Dropping every picture, set down exactly the lines in the entries below, starting with the line with "Halloween pour les internes" and going on through the line with "Precio del oro hoy por gramo".

***** Data listing *****

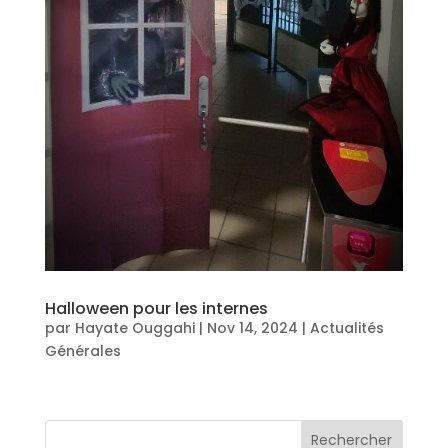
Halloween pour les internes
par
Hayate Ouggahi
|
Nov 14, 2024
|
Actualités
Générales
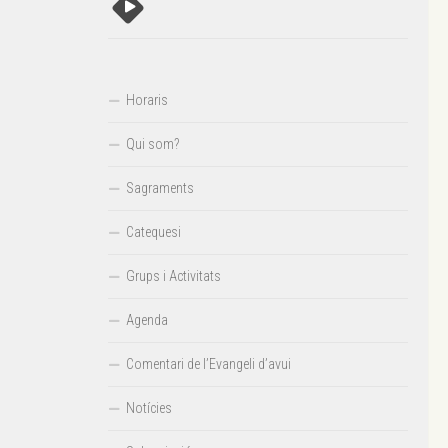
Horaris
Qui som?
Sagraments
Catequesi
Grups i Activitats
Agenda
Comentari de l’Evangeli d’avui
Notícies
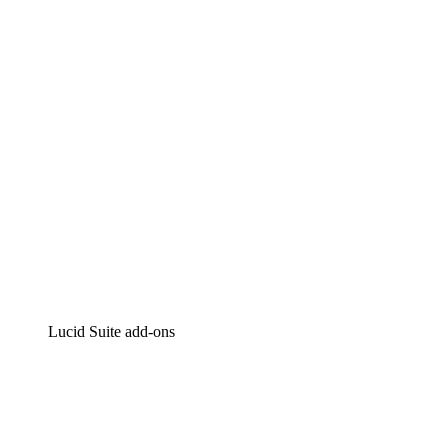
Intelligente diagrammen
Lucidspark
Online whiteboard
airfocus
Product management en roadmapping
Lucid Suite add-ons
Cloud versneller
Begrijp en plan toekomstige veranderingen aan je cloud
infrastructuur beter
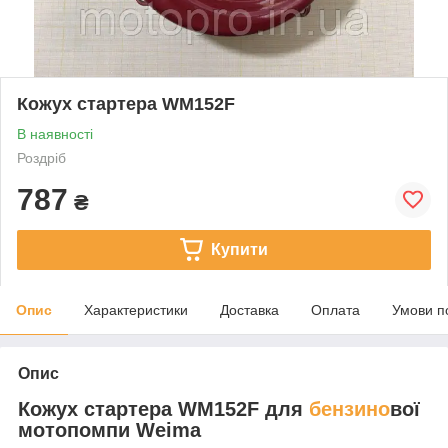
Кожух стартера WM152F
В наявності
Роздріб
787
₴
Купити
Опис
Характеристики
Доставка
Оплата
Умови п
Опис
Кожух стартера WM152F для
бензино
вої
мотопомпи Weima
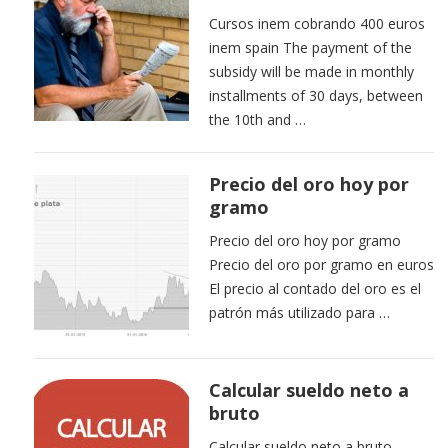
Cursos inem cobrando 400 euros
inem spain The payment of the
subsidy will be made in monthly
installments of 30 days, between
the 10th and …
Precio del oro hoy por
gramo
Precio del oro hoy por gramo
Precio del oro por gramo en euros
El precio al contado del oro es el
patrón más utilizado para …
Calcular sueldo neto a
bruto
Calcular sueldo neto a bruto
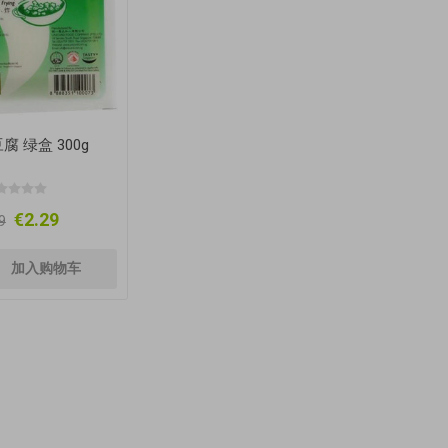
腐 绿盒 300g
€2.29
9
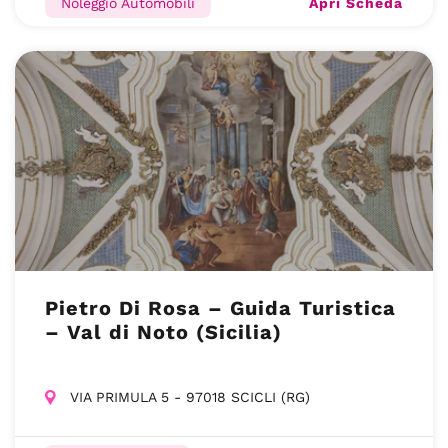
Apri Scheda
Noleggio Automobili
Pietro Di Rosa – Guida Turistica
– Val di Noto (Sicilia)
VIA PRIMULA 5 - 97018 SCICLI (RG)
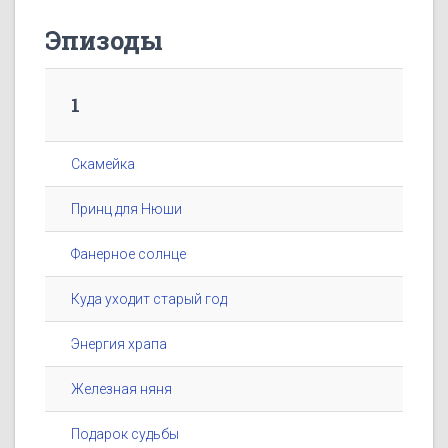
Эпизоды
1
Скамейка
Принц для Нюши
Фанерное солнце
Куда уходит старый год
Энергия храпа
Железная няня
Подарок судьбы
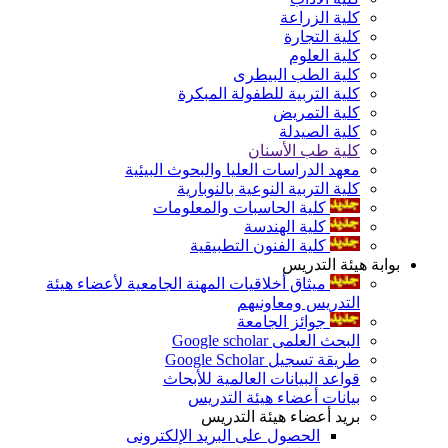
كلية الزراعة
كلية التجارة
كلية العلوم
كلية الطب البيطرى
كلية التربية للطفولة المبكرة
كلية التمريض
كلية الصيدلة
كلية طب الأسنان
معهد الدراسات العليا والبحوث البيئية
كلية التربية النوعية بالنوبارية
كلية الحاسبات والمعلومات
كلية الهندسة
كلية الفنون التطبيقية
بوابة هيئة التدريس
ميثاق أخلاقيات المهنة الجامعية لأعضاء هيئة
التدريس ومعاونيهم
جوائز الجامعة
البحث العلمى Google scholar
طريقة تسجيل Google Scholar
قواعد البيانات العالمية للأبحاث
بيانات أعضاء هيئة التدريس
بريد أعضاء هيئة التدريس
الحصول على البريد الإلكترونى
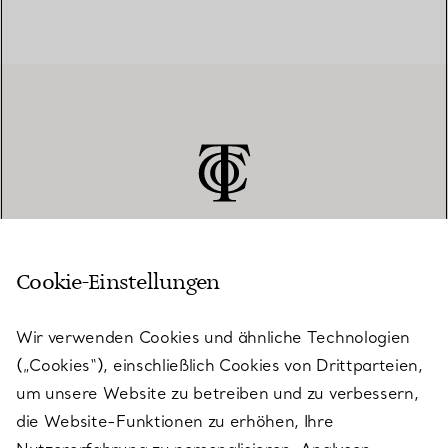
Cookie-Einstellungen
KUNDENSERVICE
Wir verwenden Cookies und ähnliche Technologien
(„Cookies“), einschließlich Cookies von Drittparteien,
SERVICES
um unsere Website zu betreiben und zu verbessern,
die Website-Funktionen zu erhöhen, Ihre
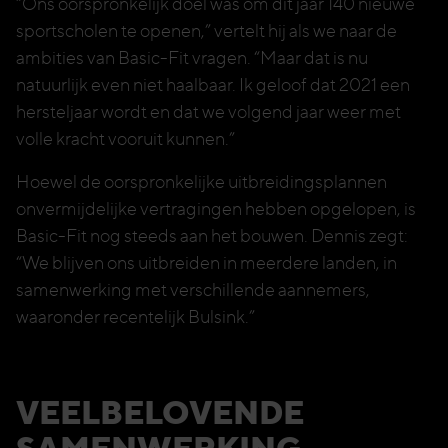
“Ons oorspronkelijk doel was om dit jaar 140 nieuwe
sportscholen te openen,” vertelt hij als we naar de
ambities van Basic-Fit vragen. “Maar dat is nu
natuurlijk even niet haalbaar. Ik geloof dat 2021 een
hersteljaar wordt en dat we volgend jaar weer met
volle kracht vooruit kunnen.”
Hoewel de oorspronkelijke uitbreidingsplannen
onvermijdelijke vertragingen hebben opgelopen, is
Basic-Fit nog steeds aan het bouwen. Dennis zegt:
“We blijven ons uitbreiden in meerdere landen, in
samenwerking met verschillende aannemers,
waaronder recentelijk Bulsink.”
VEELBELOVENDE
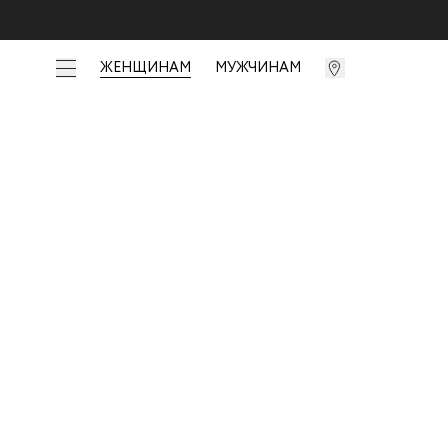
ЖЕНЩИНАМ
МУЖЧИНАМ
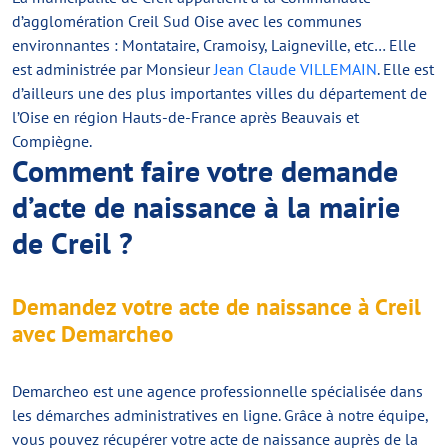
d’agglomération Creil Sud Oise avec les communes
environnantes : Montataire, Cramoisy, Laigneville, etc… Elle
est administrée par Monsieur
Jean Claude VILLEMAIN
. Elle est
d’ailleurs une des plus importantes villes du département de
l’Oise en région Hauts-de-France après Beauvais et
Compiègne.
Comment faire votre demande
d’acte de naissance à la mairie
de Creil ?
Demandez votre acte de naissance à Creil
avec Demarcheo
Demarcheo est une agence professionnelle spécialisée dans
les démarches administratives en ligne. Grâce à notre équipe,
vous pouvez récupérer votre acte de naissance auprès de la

*****
***** Data listing *****

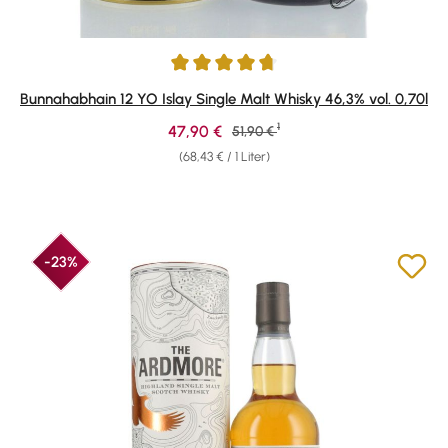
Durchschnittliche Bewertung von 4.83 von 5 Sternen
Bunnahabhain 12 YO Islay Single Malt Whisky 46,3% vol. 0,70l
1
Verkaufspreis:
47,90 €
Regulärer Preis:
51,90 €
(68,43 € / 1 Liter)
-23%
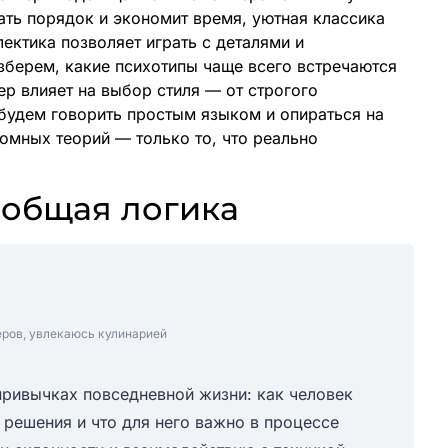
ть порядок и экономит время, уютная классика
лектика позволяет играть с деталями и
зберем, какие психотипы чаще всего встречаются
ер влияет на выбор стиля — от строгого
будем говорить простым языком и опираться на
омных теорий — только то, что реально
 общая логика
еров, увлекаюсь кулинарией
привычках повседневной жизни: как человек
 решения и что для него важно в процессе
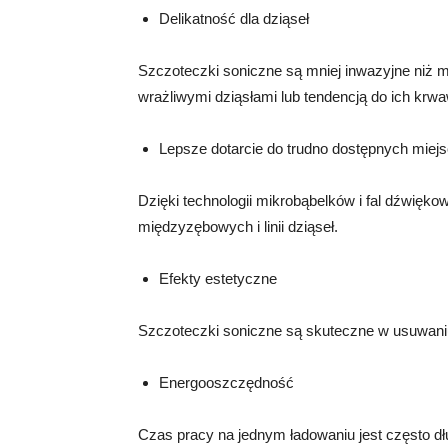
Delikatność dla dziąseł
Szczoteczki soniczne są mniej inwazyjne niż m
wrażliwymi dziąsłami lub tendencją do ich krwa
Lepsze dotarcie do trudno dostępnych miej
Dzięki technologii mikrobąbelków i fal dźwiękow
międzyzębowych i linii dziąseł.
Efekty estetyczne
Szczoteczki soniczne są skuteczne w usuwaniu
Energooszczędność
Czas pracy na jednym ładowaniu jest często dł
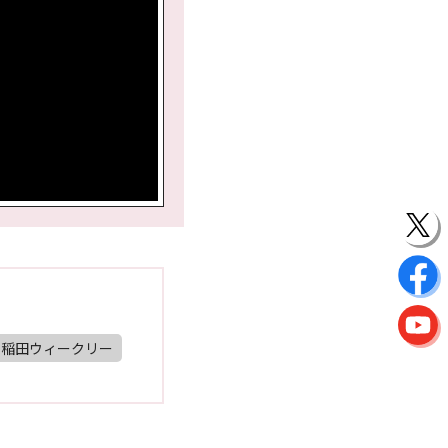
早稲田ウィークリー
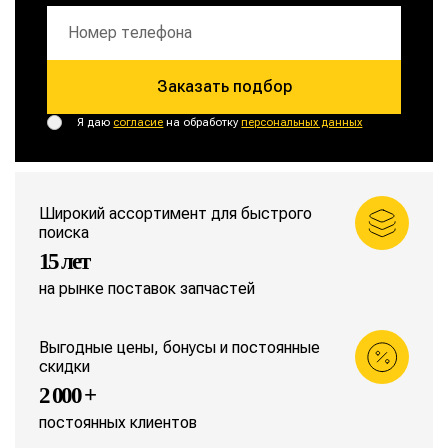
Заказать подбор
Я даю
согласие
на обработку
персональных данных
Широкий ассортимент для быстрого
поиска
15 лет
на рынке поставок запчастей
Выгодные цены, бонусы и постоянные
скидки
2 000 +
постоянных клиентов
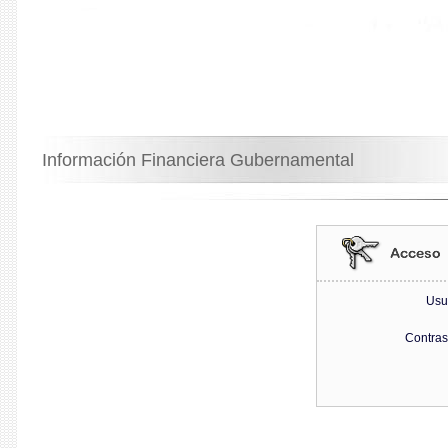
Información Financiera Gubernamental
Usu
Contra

*****
***** Data listing *****

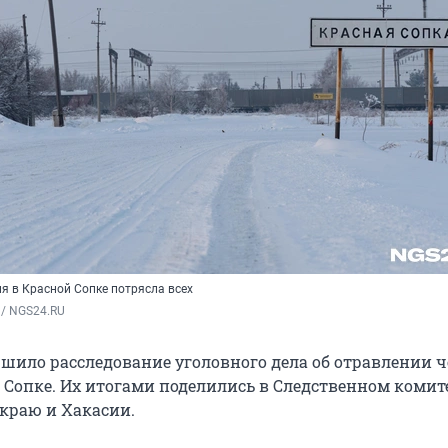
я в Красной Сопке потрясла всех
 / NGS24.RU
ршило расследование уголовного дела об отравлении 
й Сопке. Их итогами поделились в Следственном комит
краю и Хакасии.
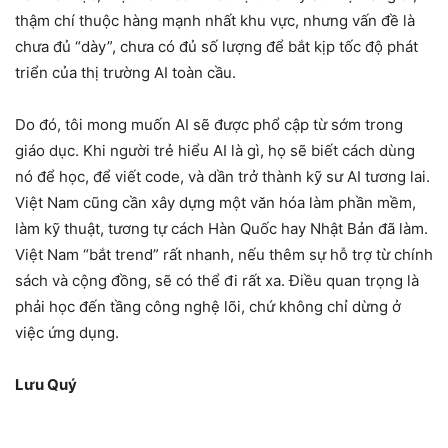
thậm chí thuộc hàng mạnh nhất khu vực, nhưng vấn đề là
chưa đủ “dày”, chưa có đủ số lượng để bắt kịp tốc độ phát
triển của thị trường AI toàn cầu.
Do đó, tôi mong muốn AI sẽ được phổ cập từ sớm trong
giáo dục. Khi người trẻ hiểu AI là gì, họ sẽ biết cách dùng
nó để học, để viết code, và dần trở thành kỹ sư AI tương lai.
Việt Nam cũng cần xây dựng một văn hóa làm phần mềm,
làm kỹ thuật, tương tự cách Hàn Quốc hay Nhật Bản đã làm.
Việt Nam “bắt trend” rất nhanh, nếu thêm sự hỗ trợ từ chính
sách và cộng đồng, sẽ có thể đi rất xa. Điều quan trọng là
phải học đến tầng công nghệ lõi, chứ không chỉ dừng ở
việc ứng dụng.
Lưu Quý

*****

_Result for this exercise_
Halloween pour les internes
par
Hayate Ouggahi
|
Nov 14, 2024
|
Actualités
Générales
Horaris
Qui som?
Sagraments
Catequesi
Grups i Activitats
Agenda
Comentari de l’Evangeli d’avui
Notícies
Intelligente diagrammen
Lucidspark
Online whiteboard
airfocus
Product management en roadmapping
Lucid Suite add-ons
Cloud versneller
Begrijp en plan toekomstige veranderingen aan je cloud
infrastructuur beter
Кожух стартера WM152F
В наявності
Роздріб
787
₴
Купити
Опис
Характеристики
Доставка
Оплата
Умови п
Опис
Кожух стартера WM152F для
бензино
вої
мотопомпи Weima
Cursos inem cobrando 400 euros
inem spain The payment of the
subsidy will be made in monthly
installments of 30 days, between
the 10th and …
Precio del oro hoy por
gramo
Precio del oro hoy por gramo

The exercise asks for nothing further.